I married a fellow lapsed Catholic. In him, I see certain positive traits that I attribute to a Catholic upbringing: goodness; service; a sense of moral clarity. Catholicism stays with you whether you like it or not. The Hail Mary is a muscle memory that comes to me in times of trouble. I say it reflexively when I’m scared, or late, or when I hear an ambulance siren. But my feelings about the church have remained over time, only intensified by the sexual abuse crisis.
And yet, seven years ago, I found myself glued to an episode of “The Oprah Winfrey Show” about young women joining a cloister in Ann Arbor, Mich. In a world full of options, they had chosen to take vows of poverty, chastity and obedience, relinquishing both their free will and their iPhones.
I was reminded then of a story I had heard in my own family, about a woman who, in the 1970s, joined the cloistered Abbey of Regina Laudis. Her name is Mother Lucia. She’s the sister of my aunt’s best friend. For years, my aunt had been telling me that the two of us should meet, that we’d really hit it off.

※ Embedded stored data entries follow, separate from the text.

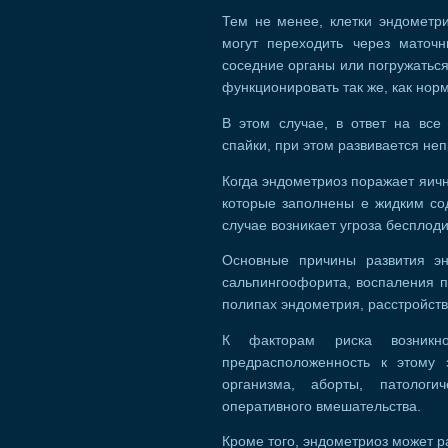
Тем не менее, клетки эндометр
могут переходить через маточ
соседние органы или погружаться
функционировать так же, как нор
В этом случае, в ответ на все
спайки, при этом развивается не
Когда эндометриоз поражает яични
которые заполнены е жидким со
случае возникает угроза бесплоди
Основные причины развития эн
сальпингоофорита, воспаления пр
полипах эндометрия, расстройст
К факторам риска возникнов
предрасположенность к этому 
организма, аборты, патолог
оперативного вмешательства.
Кроме того, эндометриоз может р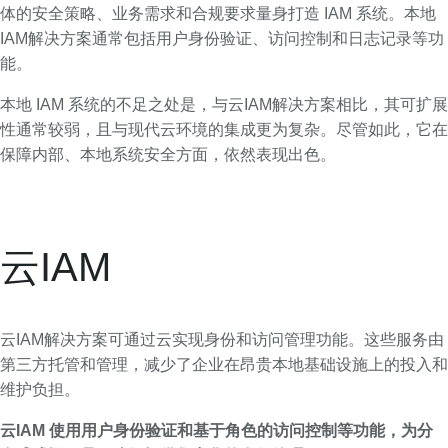
体的安全策略、业务需求和合规要求量身打造 IAM 系统。本地
IAM解决方案通常包括用户身份验证、访问控制和日志记录等功
能。
本地 IAM 系统的不足之处是，与云IAM解决方案相比，其可扩展
性通常较弱，且与现代云环境的集成更为复杂。尽管如此，它在
保障内部、本地系统安全方面，依然表现出色。
云IAM
云IAM解决方案可通过云实现身份和访问管理功能。这些服务由
第三方托管和管理，减少了企业在昂贵本地基础设施上的投入和
维护负担。
云IAM 使用用户身份验证和基于角色的访问控制等功能，为分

I couldn’t imagine what I’d have in common with someone who had spent the past four decades in a convent. But I kept thinking about nuns, and reading about them. In 2012, as working nuns were becoming the quiet heroes of a crumbling church — advocating same-sex marriage and contraception, even as the Vatican continued to dismiss both as sinful — I wrote to Mother Lucia.
She invited me to come for a parlor, a conversation held through a wooden grille. We talked for two hours. I learned that she was a lover of Shakespeare with a Ph.D. in English literature from Yale, who had first visited the abbey seeking peace, community, social justice. I liked her instantly and admired her. Before we parted ways, she invited me to return for several nights.

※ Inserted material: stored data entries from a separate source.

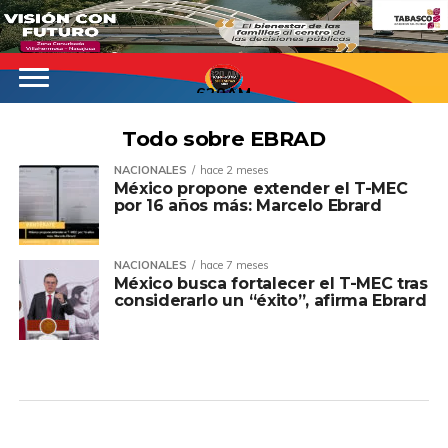
620AM
Todo sobre EBRAD
NACIONALES
hace 2 meses
México propone extender el T-MEC
por 16 años más: Marcelo Ebrard
NACIONALES
hace 7 meses
México busca fortalecer el T-MEC tras
considerarlo un “éxito”, afirma Ebrard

During my stay, we followed the Benedictine motto “Ora et labora,” pray and work. Because the nuns are meant to be silent for most of the day, they can’t always communicate with visitors directly, but they find their ways, slipping guests notes after Mass. Often the plan for the particular work of the day is communicated to a guest by a tiny note slipped into her hand.
When you work with the nuns, they talk. I gardened with an older nun as we discussed the fate of bees and the films of Judi Dench. I rode around on a John Deere Gator with a nun in her early 30s who wore a novice’s white veil, as well as a nose ring. She wanted to join the abbey as soon as she graduated from college, but hers was a modern hindrance — a cloistered nun cannot have debt, and she had student loans to repay.
The abbey’s inhabitants include a former movie star, politicians, businesswomen, artists of all kinds. Some came in reaction to a moment in time that defied understanding — the assassinations of John F. Kennedy and the Rev. Dr. Martin Luther King Jr., the Vietnam War, the acquittal of the police officers who killed Amadou Diallo.
Right now feels like one of those moments to me. And so I sometimes dream of throwing off the trappings of our troubled world and joining them. The fantasy is not strictly female. With each horrifying news story lately, my husband has taken to asking, “Is it time for the abbey?” We talk about living in the (nonexistent) caretaker’s cottage, raising our son up in fresh air, far from the evils of corrupt politicians and Pornhub.
It’s Christmastime again, and I feel the longing most acutely now. At the abbey, even the smallest act is considered an act of devotion, so that every dish washed or loaf of bread baked takes on heightened importance. I couldn’t have understood this as a kid, arguing with the parish priest. But I see it now. There is something powerful about being in the presence of faith when you yourself are doubting.